## [REQUIREMENT]
Return the data below unchanged. Drop any pictures.

[[ DATA PROVIDED, beginning ]]

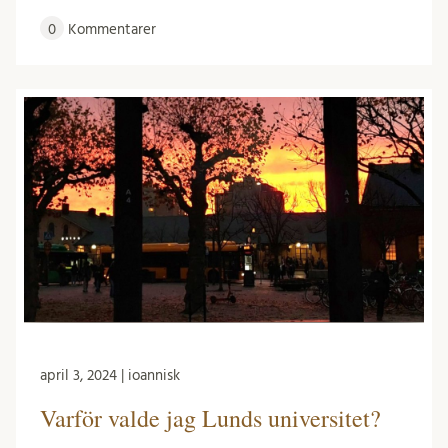
0
Kommentarer
april 3, 2024 | ioannisk
Varför valde jag Lunds universitet?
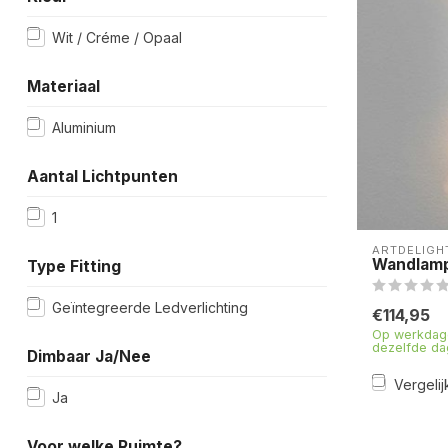
Wit / Créme / Opaal
Materiaal
Aluminium
Aantal Lichtpunten
1
ARTDELIGH
Wandlamp
Type Fitting
Geïntegreerde Ledverlichting
€114,95
Op werkdage
dezelfde da
Dimbaar Ja/Nee
Vergelij
Ja
Voor welke Ruimte?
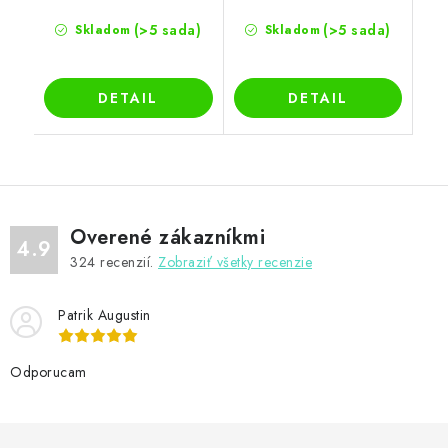
(>5 sada)
(>5 sada)
Skladom
Skladom
DETAIL
DETAIL
Overené zákazníkmi
4.9
324
recenzií.
Zobraziť všetky recenzie
Patrik Augustin
Odporucam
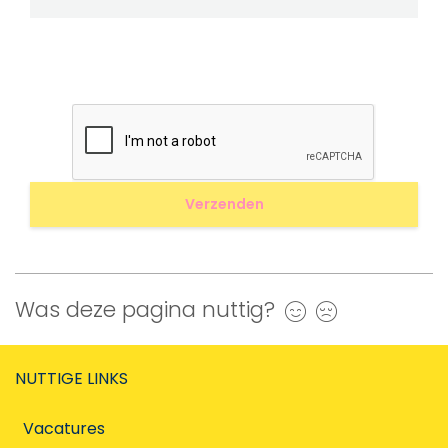
Was deze pagina nuttig?
Ja
Nee
NUTTIGE LINKS
Vacatures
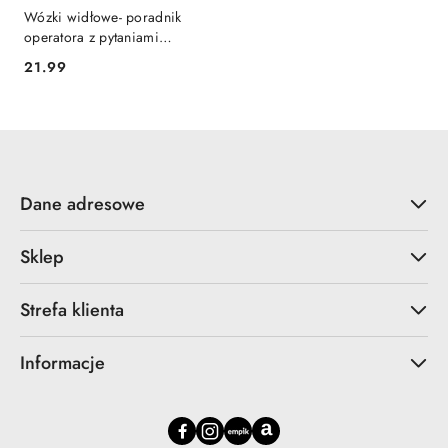
Wózki widłowe- poradnik
operatora z pytaniami
egzaminacyjnymi.
21.99
Cena:
Dane adresowe
Sklep
Strefa klienta
Informacje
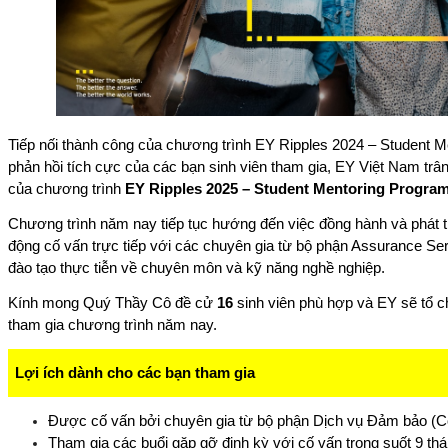
Tiếp nối thành công của chương trình EY Ripples 2024 – Student 
phản hồi tích cực của các bạn sinh viên tham gia, EY Việt Nam trâ
của chương trình
EY Ripples 2025 – Student Mentoring Progra
Chương trình năm nay tiếp tục hướng đến việc đồng hành và phát tri
động cố vấn trực tiếp với các chuyên gia từ bộ phận Assurance Se
đào tạo thực tiễn về chuyên môn và kỹ năng nghề nghiệp.
Kính mong Quý Thầy Cô đề cử
16
sinh viên phù hợp và EY sẽ tổ 
tham gia chương trình năm nay.
Lợi ích dành cho các bạn tham gia
Được cố vấn bởi chuyên gia từ bộ phận Dịch vụ Đảm bảo (C
Tham gia các buổi gặp gỡ định kỳ với cố vấn trong suốt 9 th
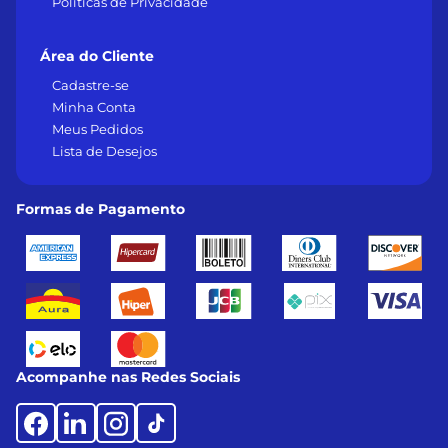
Políticas de Privacidade
Área do Cliente
Cadastre-se
Minha Conta
Meus Pedidos
Lista de Desejos
Formas de Pagamento
Acompanhe nas Redes Sociais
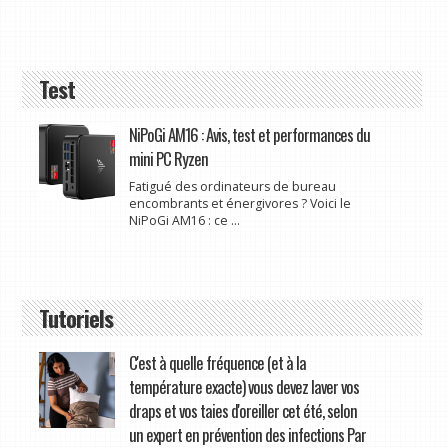
Test
NiPoGi AM16 : Avis, test et performances du
mini PC Ryzen
Fatigué des ordinateurs de bureau
encombrants et énergivores ? Voici le
NiPoGi AM16 : ce ...
Tutoriels
C'est à quelle fréquence (et à la
température exacte) vous devez laver vos
draps et vos taies d'oreiller cet été, selon
un expert en prévention des infections Par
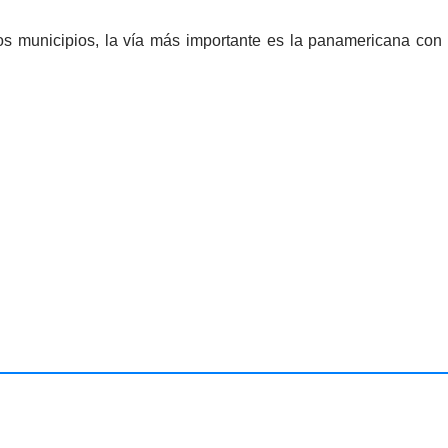
tros municipios, la vía más importante es la panamericana co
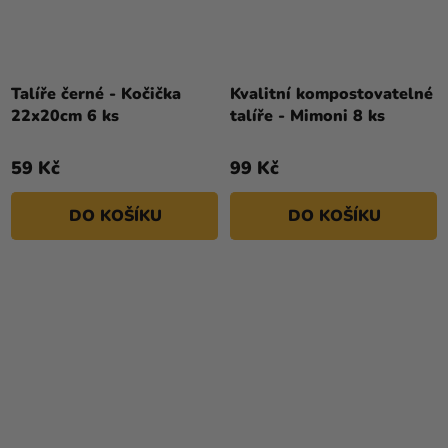
Talíře černé - Kočička
Kvalitní kompostovatelné
22x20cm 6 ks
talíře - Mimoni 8 ks
59 Kč
99 Kč
DO KOŠÍKU
DO KOŠÍKU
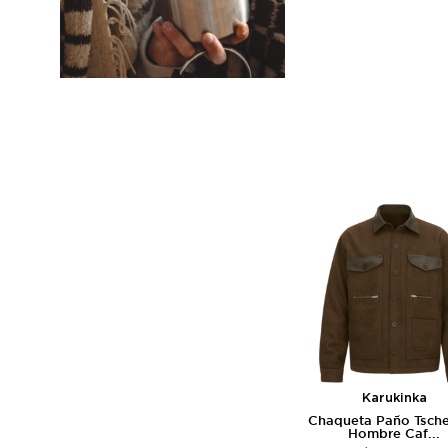
Karukinka
Chaqueta Paño Tsch
Hombre Caf...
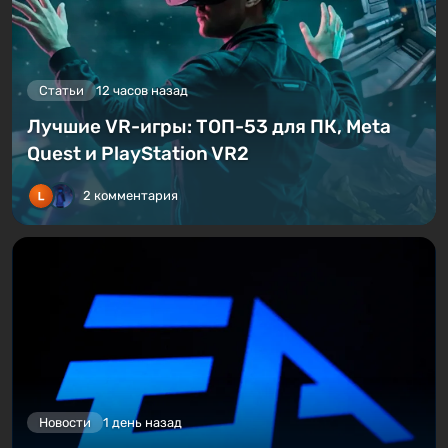
Статьи
12 часов назад
Лучшие VR-игры: ТОП-53 для ПК, Meta
Quest и PlayStation VR2
2 комментария
Новости
1 день назад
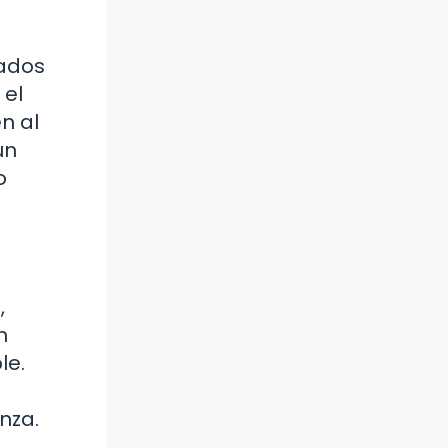
cados
 el
n al
un
o
,
n
le.
nza.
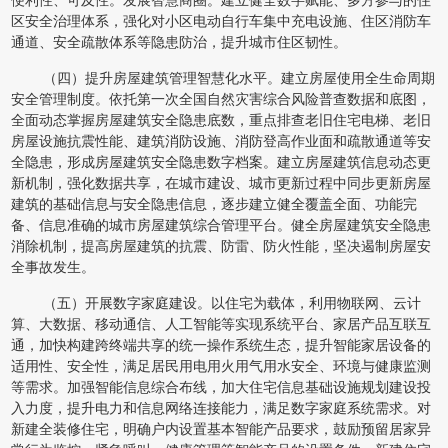
便利性、可及性。发展智慧商圈。建立健全数字赋能、多方参与的住
区安全治理体系，强化对小区电动自行车集中充电设施、住区消防车
通道、安全疏散体系等隐患防治，提升城市住区韧性。
（四）提升房屋建筑管理智慧化水平。建立房屋使用全生命周期
安全管理制度。依托第一次全国自然灾害综合风险普查数据和底图，
全面动态掌握房屋建筑安全隐患底数，重点排查老旧住宅电梯、老旧
房屋设施抗震性能、建筑消防设施、消防登高作业面和疏散通道等安
全隐患，形成房屋建筑安全隐患数字档案。建立房屋建筑信息动态更
新机制，强化数据共享，在城市建设、城市更新过程中同步更新房屋
建筑的基础信息与安全隐患信息，逐步建立健全覆盖全面、功能完
备、信息准确的城市房屋建筑综合管理平台。健全房屋建筑安全隐患
消除机制，提高房屋建筑的抗震、防雷、防火性能，坚决遏制房屋安
全事故发生。
（五）开展数字家庭建设。以住宅为载体，利用物联网、云计
算、大数据、移动通信、人工智能等实现系统平台、家居产品互联互
通，加快构建跨终端共享的统一操作系统生态，提升智能家居设备的
适用性、安全性，满足居民用电用火用气用水安全、环境与健康监测
等需求。加强智能信息综合布线，加大住宅信息基础设施规划建设投
入力度，提升电力和信息网络连接能力，满足数字家庭系统需求。对
新建全装修住宅，明确户内设置基本智能产品要求，鼓励预留居家异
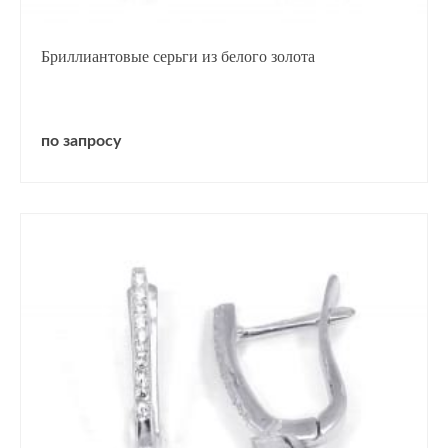
Бриллиантовые серьги из белого золота
по запросу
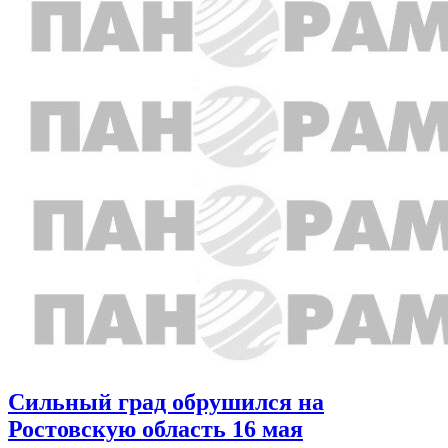
Сильный град обрушился на
Ростовскую область 16 мая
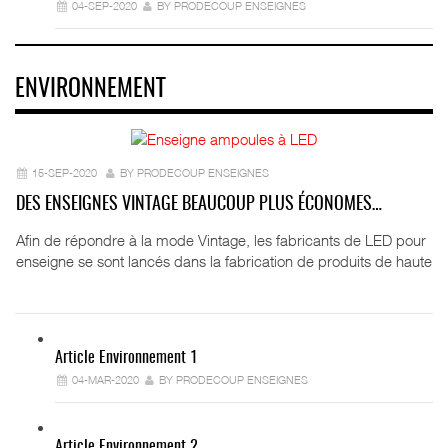
04-SEP-2020
BY PRODECOUP ENSEIGNES
ENVIRONNEMENT
15-SEP-2020
BY PRODECOUP ENSEIGNES
DES ENSEIGNES VINTAGE BEAUCOUP PLUS ÉCONOMES…
Afin de répondre à la mode Vintage, les fabricants de LED pour
enseigne se sont lancés dans la fabrication de produits de haute
Article Environnement 1
04-MAR-2020
BY PRODECOUP ENSEIGNES
Article Environnement 2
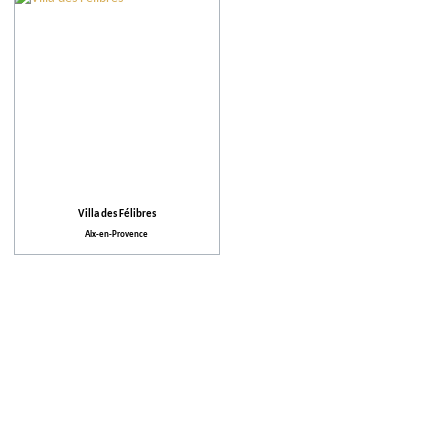
Communes
Hébergement
Plus de critères
Équipements et Services
Villa des Félibres
Aix-en-Provence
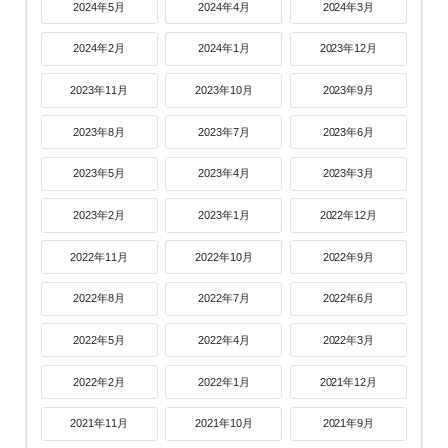
2024年5月
2024年4月
2024年3月
2024年2月
2024年1月
2023年12月
2023年11月
2023年10月
2023年9月
2023年8月
2023年7月
2023年6月
2023年5月
2023年4月
2023年3月
2023年2月
2023年1月
2022年12月
2022年11月
2022年10月
2022年9月
2022年8月
2022年7月
2022年6月
2022年5月
2022年4月
2022年3月
2022年2月
2022年1月
2021年12月
2021年11月
2021年10月
2021年9月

[[ DATA PROVIDED, end ]]

## [RESULT OF THIS EXERCISE]
0
Kommentarer
april 3, 2024 | ioannisk
Varför valde jag Lunds universitet?
Wit / Créme / Opaal
Materiaal
Aluminium
Aantal Lichtpunten
1
ARTDELIGH
Wandlamp
Type Fitting
Geïntegreerde Ledverlichting
€114,95
Op werkdage
dezelfde da
Dimbaar Ja/Nee
Vergelij
Ja
Voor welke Ruimte?
(>5 sada)
(>5 sada)
Skladom
Skladom
DETAIL
DETAIL
Overené zákazníkmi
4.9
324
recenzií.
Zobraziť všetky recenzie
Patrik Augustin
Odporucam
Was deze pagina nuttig?
Ja
Nee
NUTTIGE LINKS
Vacatures
Wózki widłowe- poradnik
operatora z pytaniami
egzaminacyjnymi.
21.99
Cena:
Dane adresowe
Sklep
Strefa klienta
Informacje
Tiếp nối thành công của chương trình EY Ripples 2024 – Student 
phản hồi tích cực của các bạn sinh viên tham gia, EY Việt Nam trâ
của chương trình
EY Ripples 2025 – Student Mentoring Progra
Chương trình năm nay tiếp tục hướng đến việc đồng hành và phát tri
động cố vấn trực tiếp với các chuyên gia từ bộ phận Assurance Se
đào tạo thực tiễn về chuyên môn và kỹ năng nghề nghiệp.
Kính mong Quý Thầy Cô đề cử
16
sinh viên phù hợp và EY sẽ tổ 
tham gia chương trình năm nay.
Lợi ích dành cho các bạn tham gia
Được cố vấn bởi chuyên gia từ bộ phận Dịch vụ Đảm bảo (C
Tham gia các buổi gặp gỡ định kỳ với cố vấn trong suốt 9 th
Políticas de Privacidade
Área do Cliente
Cadastre-se
Minha Conta
Meus Pedidos
Lista de Desejos
Formas de Pagamento
Acompanhe nas Redes Sociais
Test
NiPoGi AM16 : Avis, test et performances du
mini PC Ryzen
Fatigué des ordinateurs de bureau
encombrants et énergivores ? Voici le
NiPoGi AM16 : ce ...
Tutoriels
C'est à quelle fréquence (et à la
température exacte) vous devez laver vos
draps et vos taies d'oreiller cet été, selon
un expert en prévention des infections Par
tros municipios, la vía más importante es la panamericana co
Talíře černé - Kočička
Kvalitní kompostovatelné
22x20cm 6 ks
talíře - Mimoni 8 ks
59 Kč
99 Kč
DO KOŠÍKU
DO KOŠÍKU
Karukinka
Chaqueta Paño Tsch
Hombre Caf...
Статьи
12 часов назад
Лучшие VR-игры: ТОП-53 для ПК, Meta
Quest и PlayStation VR2
2 комментария
Новости
1 день назад
cados
 el
n al
un
o
,
n
le.
nza.
便利性、可及性。发展智慧商圈。建立健全数字赋能、多方参与的住
区安全治理体系，强化对小区电动自行车集中充电设施、住区消防车
通道、安全疏散体系等隐患防治，提升城市住区韧性。
（四）提升房屋建筑管理智慧化水平。建立房屋使用全生命周期
安全管理制度。依托第一次全国自然灾害综合风险普查数据和底图，
全面动态掌握房屋建筑安全隐患底数，重点排查老旧住宅电梯、老旧
房屋设施抗震性能、建筑消防设施、消防登高作业面和疏散通道等安
全隐患，形成房屋建筑安全隐患数字档案。建立房屋建筑信息动态更
新机制，强化数据共享，在城市建设、城市更新过程中同步更新房屋
建筑的基础信息与安全隐患信息，逐步建立健全覆盖全面、功能完
备、信息准确的城市房屋建筑综合管理平台。健全房屋建筑安全隐患
消除机制，提高房屋建筑的抗震、防雷、防火性能，坚决遏制房屋安
全事故发生。
（五）开展数字家庭建设。以住宅为载体，利用物联网、云计
算、大数据、移动通信、人工智能等实现系统平台、家居产品互联互
通，加快构建跨终端共享的统一操作系统生态，提升智能家居设备的
适用性、安全性，满足居民用电用火用气用水安全、环境与健康监测
等需求。加强智能信息综合布线，加大住宅信息基础设施规划建设投
入力度，提升电力和信息网络连接能力，满足数字家庭系统需求。对
新建全装修住宅，明确户内设置基本智能产品要求，鼓励预留居家异
Бриллиантовые серьги из белого золота
по запросу
Сильный град обрушился на
Ростовскую область 16 мая
04-SEP-2020
BY PRODECOUP ENSEIGNES
ENVIRONNEMENT
15-SEP-2020
BY PRODECOUP ENSEIGNES
DES ENSEIGNES VINTAGE BEAUCOUP PLUS ÉCONOMES…
Afin de répondre à la mode Vintage, les fabricants de LED pour
enseigne se sont lancés dans la fabrication de produits de haute
Article Environnement 1
04-MAR-2020
BY PRODECOUP ENSEIGNES
Article Environnement 2
Communes
Hébergement
Plus de critères
Équipements et Services
Villa des Félibres
Aix-en-Provence
2024年5月
2024年4月
2024年3月
2024年2月
2024年1月
2023年12月
2023年11月
2023年10月
2023年9月
2023年8月
2023年7月
2023年6月
2023年5月
2023年4月
2023年3月
2023年2月
2023年1月
2022年12月
2022年11月
2022年10月
2022年9月
2022年8月
2022年7月
2022年6月
2022年5月
2022年4月
2022年3月
2022年2月
2022年1月
2021年12月
2021年11月
2021年10月
2021年9月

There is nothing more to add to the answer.